Iraqi Prime Minister Nouri al-Maliki. (photo credit: REUTERS)

Iraq’s former Prime Minister Nouri al-Maliki released several statements in the last week warning the US against making Iraq a battlefield for its tensions with Iran. Last week he warned that Iraq should not become a base to threaten other countries. This week he reiterated his views.

Maliki was the leader of Iraq during a period of intense sectarianism, when pro-Iranian forces were largely seen as increasing their hold on Baghdad. Islamic State used alienation by Iraq’s Sunni minority to galvanize its forces in 2014 and take over a third of Iraq. Maliki was pushed from power and Haider al-Abadi became Prime Minister. Yet Maliki has retained his desire to return to power in Baghdad and still heads his old State of Law party. He still has 25 seats in parliament.

After US Secretary of State Mike Pompeo visited Iraq, Maliki met with US Assistant Secretary of State for Near Eastern Affairs David Satterfield and said Iraq should be distanced from any regional conflicts.
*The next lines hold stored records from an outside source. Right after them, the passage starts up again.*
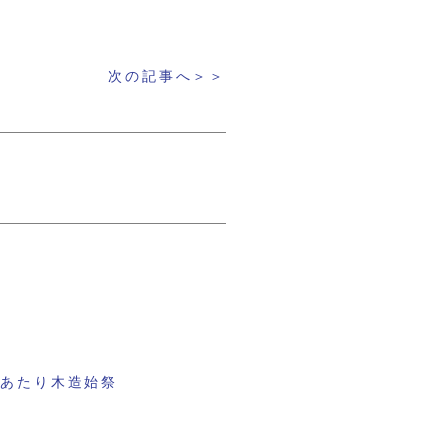
次の記事へ＞＞
にあたり木造始祭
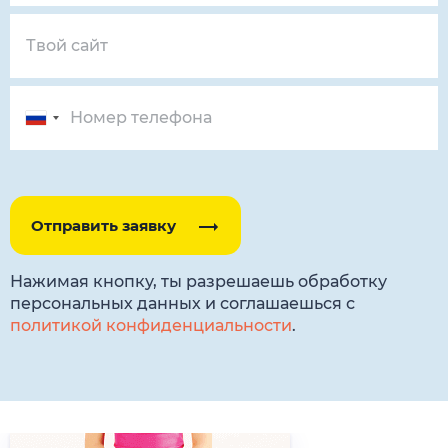
Отправить заявку
Нажимая кнопку, ты разрешаешь обработку
персональных данных и соглашаешься с
политикой конфиденциальности
.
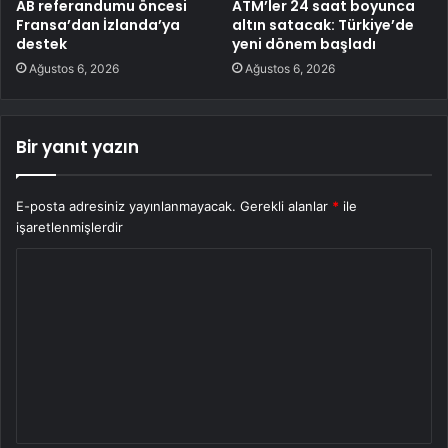
AB referandumu öncesi
ATM’ler 24 saat boyunca
Fransa’dan İzlanda’ya
altın satacak: Türkiye’de
destek
yeni dönem başladı
Ağustos 6, 2026
Ağustos 6, 2026
Bir yanıt yazın
E-posta adresiniz yayınlanmayacak.
Gerekli alanlar
*
ile
işaretlenmişlerdir
Y
o
r
u
m
*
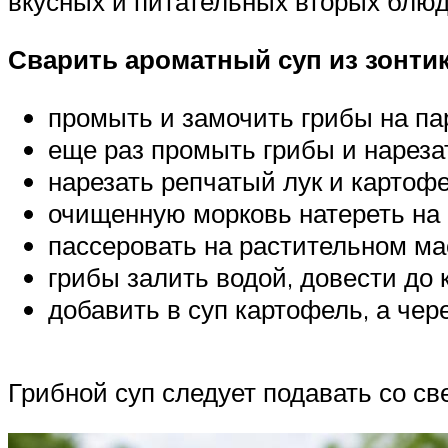
вкусных и питательных вторых блюд,
Сварить ароматный суп из зонти
промыть и замочить грибы на пар
еще раз промыть грибы и нареза
нарезать репчатый лук и картофе
очищенную морковь натереть на 
пассеровать на растительном мас
грибы залить водой, довести до 
добавить в суп картофель, а чер
Грибной суп следует подавать со с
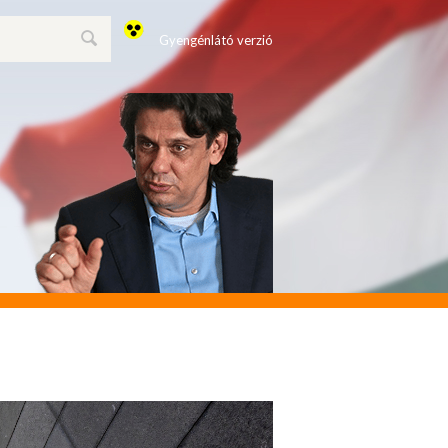
Gyengénlátó verzió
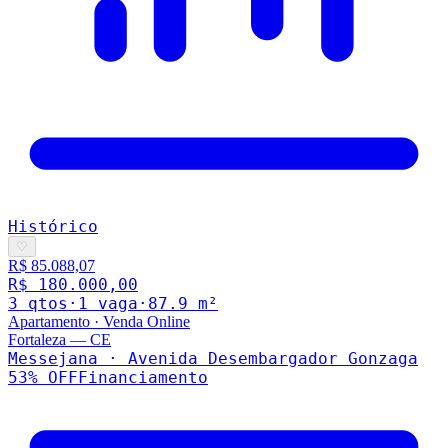
Histórico
♡
R$ 85.088,07
R$ 180.000,00
3
qto
s
·
1
vaga
·
87.9
m²
Apartamento
·
Venda Online
Fortaleza
—
CE
Messejana · Avenida Desembargador Gonzaga
53
% OFF
Financiamento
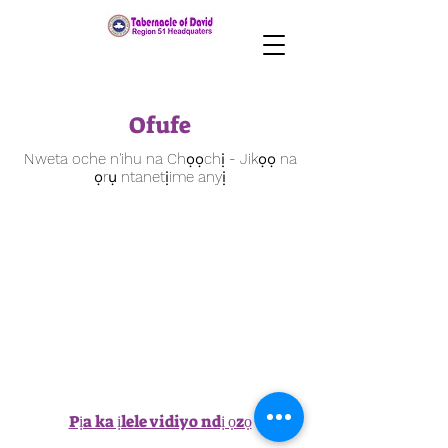
Ofufe
Nweta oche n'ihu na Chọọchị - Jikọọ na
ọrụ ntanetịime anyị
Pịa ka ịlele vidiyo ndị ọzọ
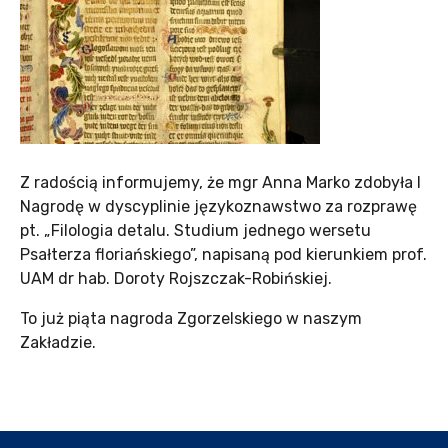
Z radością informujemy, że mgr Anna Marko zdobyła I
Nagrodę w dyscyplinie językoznawstwo za rozprawę
pt. „Filologia detalu. Studium jednego wersetu
Psałterza floriańskiego”, napisaną pod kierunkiem prof.
UAM dr hab. Doroty Rojszczak-Robińskiej.
To już piąta nagroda Zgorzelskiego w naszym
Zakładzie.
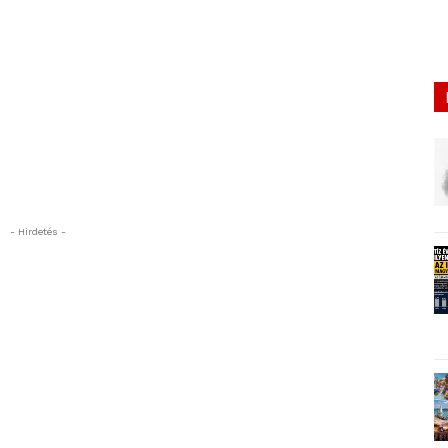
- Hirdetés -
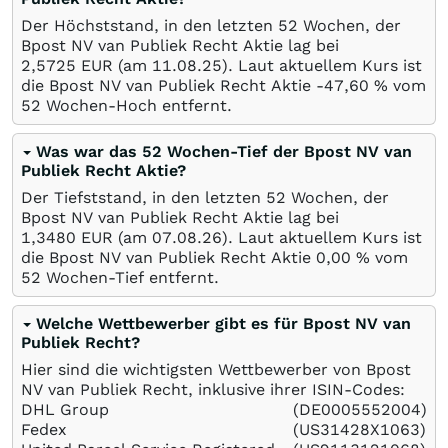
Der Höchststand, in den letzten 52 Wochen, der
Bpost NV van Publiek Recht Aktie lag bei
2,5725
EUR
(am
11.08.25
). Laut aktuellem Kurs ist
die Bpost NV van Publiek Recht Aktie -47,60
%
vom
52 Wochen-Hoch entfernt.
Was war das 52 Wochen-Tief der Bpost NV van
Publiek Recht Aktie?
Der Tiefststand, in den letzten 52 Wochen, der
Bpost NV van Publiek Recht Aktie lag bei
1,3480
EUR
(am
07.08.26
). Laut aktuellem Kurs ist
die Bpost NV van Publiek Recht Aktie 0,00
%
vom
52 Wochen-Tief entfernt.
Welche Wettbewerber gibt es für Bpost NV van
Publiek Recht?
Hier sind die wichtigsten Wettbewerber von Bpost
NV van Publiek Recht, inklusive ihrer ISIN-Codes:
DHL Group
(DE0005552004)
Fedex
(US31428X1063)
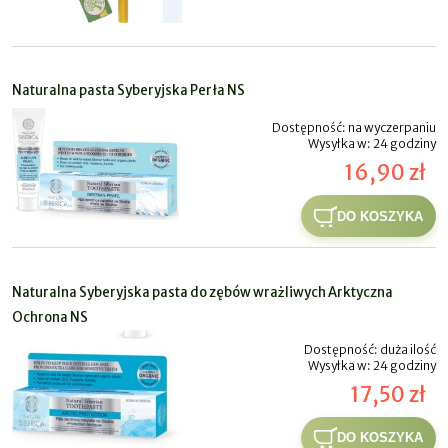
Naturalna pasta Syberyjska Perła NS
Dostępność:
na wyczerpaniu
Wysyłka w:
24 godziny
16,90 zł
DO KOSZYKA
Naturalna Syberyjska pasta do zębów wrażliwych Arktyczna
Ochrona NS
Dostępność:
duża ilość
Wysyłka w:
24 godziny
17,50 zł
DO KOSZYKA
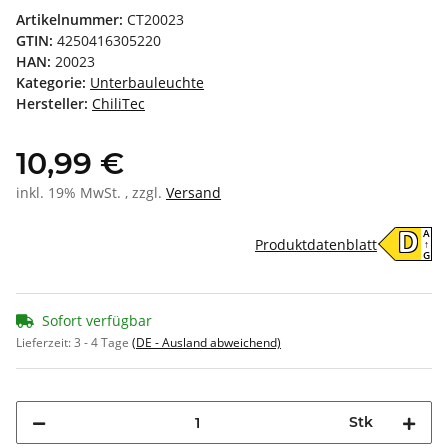
Artikelnummer:
CT20023
GTIN:
4250416305220
HAN:
20023
Kategorie:
Unterbauleuchte
Hersteller:
ChiliTec
10,99 €
inkl. 19% MwSt. , zzgl.
Versand
A
D
Produktdatenblatt
↑
G
Sofort verfügbar
Lieferzeit:
3 - 4 Tage
(DE - Ausland abweichend)
Stk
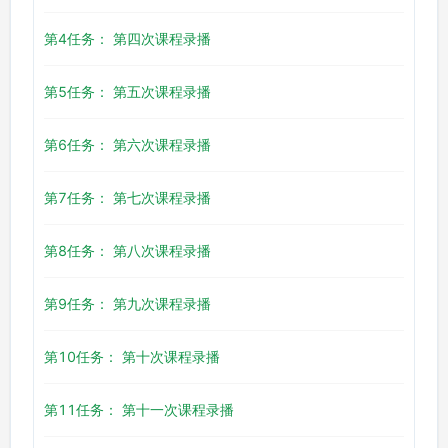
第4任务： 第四次课程录播
第5任务： 第五次课程录播
第6任务： 第六次课程录播
第7任务： 第七次课程录播
第8任务： 第八次课程录播
第9任务： 第九次课程录播
第10任务： 第十次课程录播
第11任务： 第十一次课程录播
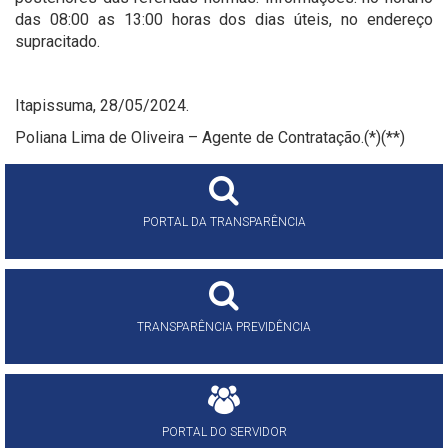
das 08:00 as 13:00 horas dos dias úteis, no endereço
supracitado.
Itapissuma, 28/05/2024.
Poliana Lima de Oliveira – Agente de Contratação.(*)(**)
PORTAL DA TRANSPARÊNCIA
TRANSPARÊNCIA PREVIDÊNCIA
PORTAL DO SERVIDOR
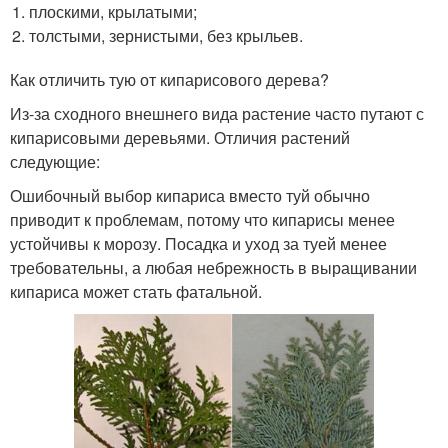
плоскими, крылатыми;
толстыми, зернистыми, без крыльев.
Как отличить тую от кипарисового дерева?
Из-за сходного внешнего вида растение часто путают с
кипарисовыми деревьями. Отличия растений
следующие:
Ошибочный выбор кипариса вместо туй обычно
приводит к проблемам, потому что кипарисы менее
устойчивы к морозу. Посадка и уход за туей менее
требовательны, а любая небрежность в выращивании
кипариса может стать фатальной.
In subsequent statements he called for an end to US-Iran tensions and warned that US sanctions on Iran and other US actions were a violation of international law and would have consequences in Iraq.

The purpose of Maliki’s comments appears to be his attempt to maintain relevance in Iraq. The US has warned the mostly Shi’ite paramilitary Popular Mobilization Forces against any attacks on US troops, warning that they will be viewed as proxies of Iran. Maliki previously had enjoyed US support when the US left Iraq in 2011. He was seen as a Shi’ite strongman who would keep the country intact. Today his role is seen as a driver of sectarianism who eroded the country in the lead-up to ISIS. But he wants to re-make his reputation.

It is the latest round of Iraqi former Prime Ministers seeking to stay in the spotlight. Abadi has also been doing the rounds, including a long interview with The Independent to sell himself as a future Prime Minister. There is no doubt Maliki thinks he will have a second iteration in some form or another at the helm of power in Baghdad.